1. L’ANALYSE DES FACTEURS AGGRAVANTS ET ATTÉNUANTS
[14] L’appelante reproche au juge de ne pas avoir pris en compte le discours contradictoire de l’intimée qui aurait déclaré dans un premier temps n’avoir rien retiré des vols alors que les saisies démontraient qu’elle était en possession d’objets volés. Le témoignage qu’elle rend ne soutient cependant pas l’argument :
Q. Les objets qui étaient dérobés, qui est-ce qui s’occupait de… de liquider ces objets là?

R. Moi j’avais rien… Le recel, là, vous parlez?

Q. Oui le contrôle des objets qui étaient volés, là. Qui est-ce qui…

R. Non, j’ai jamais rien vendu. Puis je crois que la personne de dix-sept ans l’a confirmé que c’est tout lui qui s’occupait de ça, là. Moi, non j’ai jamais rien revendu puis…

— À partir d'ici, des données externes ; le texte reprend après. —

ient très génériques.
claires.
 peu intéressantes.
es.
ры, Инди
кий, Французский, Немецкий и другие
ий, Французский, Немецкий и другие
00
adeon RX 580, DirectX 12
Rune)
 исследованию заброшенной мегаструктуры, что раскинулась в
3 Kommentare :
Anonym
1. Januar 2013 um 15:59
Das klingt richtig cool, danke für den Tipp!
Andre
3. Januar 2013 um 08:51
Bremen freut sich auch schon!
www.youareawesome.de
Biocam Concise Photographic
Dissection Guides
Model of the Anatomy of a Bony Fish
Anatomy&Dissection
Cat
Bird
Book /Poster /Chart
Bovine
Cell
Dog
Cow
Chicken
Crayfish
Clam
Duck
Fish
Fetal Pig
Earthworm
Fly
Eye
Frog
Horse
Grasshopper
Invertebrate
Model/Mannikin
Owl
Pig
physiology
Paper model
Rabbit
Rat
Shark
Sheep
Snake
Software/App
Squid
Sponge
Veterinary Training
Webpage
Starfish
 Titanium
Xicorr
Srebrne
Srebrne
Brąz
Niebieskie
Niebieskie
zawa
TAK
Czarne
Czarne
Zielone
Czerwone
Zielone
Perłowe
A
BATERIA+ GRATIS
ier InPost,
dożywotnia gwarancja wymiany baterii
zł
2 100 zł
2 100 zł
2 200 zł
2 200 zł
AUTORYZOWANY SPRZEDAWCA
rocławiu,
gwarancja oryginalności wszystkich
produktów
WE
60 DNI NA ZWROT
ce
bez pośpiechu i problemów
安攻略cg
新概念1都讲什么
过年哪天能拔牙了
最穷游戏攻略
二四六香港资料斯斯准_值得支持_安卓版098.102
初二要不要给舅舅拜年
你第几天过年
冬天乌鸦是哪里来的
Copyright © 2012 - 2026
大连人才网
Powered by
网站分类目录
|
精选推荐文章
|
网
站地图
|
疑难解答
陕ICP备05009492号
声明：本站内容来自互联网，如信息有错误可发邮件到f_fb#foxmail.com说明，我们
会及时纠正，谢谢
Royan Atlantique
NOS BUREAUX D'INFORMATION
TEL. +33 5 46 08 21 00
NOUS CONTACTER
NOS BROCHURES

Q. Qu’est-ce que vous receviez, vous?

R. Ben, rien.[3]

[15] Ce qui se dégage de cet extrait est essentiellement que l’intimée n’a rien perçu des ventes d’objets volés conclues par ses complices. Elle admet, par ailleurs d’emblée, la possession d’objets volés qu’elle n’a pas utilisés et dont elle ne s’est pas départie avant son arrestation. Elle ne s’est donc pas contredite elle-même et ne l’a pas été non plus par d’autres témoins. Le reproche est en conséquence infondé.
[16] L’appelante soutient de plus que l’intimée minimise sa responsabilité criminelle lorsqu’elle affirme que les adolescents commettaient déjà des vols lorsqu’elle s’est jointe au groupe. Or, l’appelante avait sous la main les éléments pour la contredire si le témoignage de l’intimée était inexact ou faux. Comme elle a choisi de ne pas le faire, elle est bien mal venue de s’en plaindre maintenant.
[17] L’appelante souligne également que le juge n’a pas considéré la tardiveté des remords exprimés par l’intimée lors de l’audition sur la peine, si tant est que ceux-ci soient sincères.
[18] Les rédactrices des rapports psychologiques et prépénaux indiquent, en effet, que l’intimée a de la « difficulté d’appropriation et de responsabilisation de ses gestes », du « …mal à cerner sa responsabilité », et ressent « peu de remords véritables ».
[19] Loin de faire abstraction de ces éléments, comme le suggère l’appelante, le juge souligne que l’analyse délictuelle de l’intimée est lacunaire et que, bien qu’au début des procédures cette dernière ne voyait pas sa responsabilité comme étant entière, son cheminement a évolué au point de réaliser maintenant la gravité de son comportement fautif.
[20] Ce constat trouve appui dans la preuve, notamment le témoignage de l’intimée, que le juge retient comme étant crédible et qui fait état de son inquiétude face aux torts causés à ses victimes et à l’influence néfaste qu’elle a eue sur son jeune cousin complice.
[21] L’appelante fait également grief au juge d’avoir passé sous silence le facteur aggravant du caractère prémédité des délits. La transcription de la décision sur la peine démontre le contraire. On peut, en effet, lire aux pages 53 et 54 de l’exposé de l’appelante que le juge s’exprime ainsi à cet égard :
Certainement les crimes sont très graves par leur nature et par leur nombre. Ils ont été planifiés et réalisés pour un bon nombre de ceux-ci, avec la participation de mineurs.

[Nous soulignons]

[22] Bien que reconnaissant la réalité des troubles psychologiques de l’intimée, l’appelante plaide que ceux-ci ne justifiaient pas de « reléguer en sourdine » les objectifs de dénonciation et de dissuasion. Elle cible ainsi l’extrait suivant de la décision :
La Cour d’appel reconnaît que les facteurs de dissuasion et de réprobation peuvent être appréciés en second plan dans le cas d’un accusé atteint de troubles émotionnels ou mentaux, que ceux-ci aient ou non ouvert la porte à une défense de cette nature […].[4]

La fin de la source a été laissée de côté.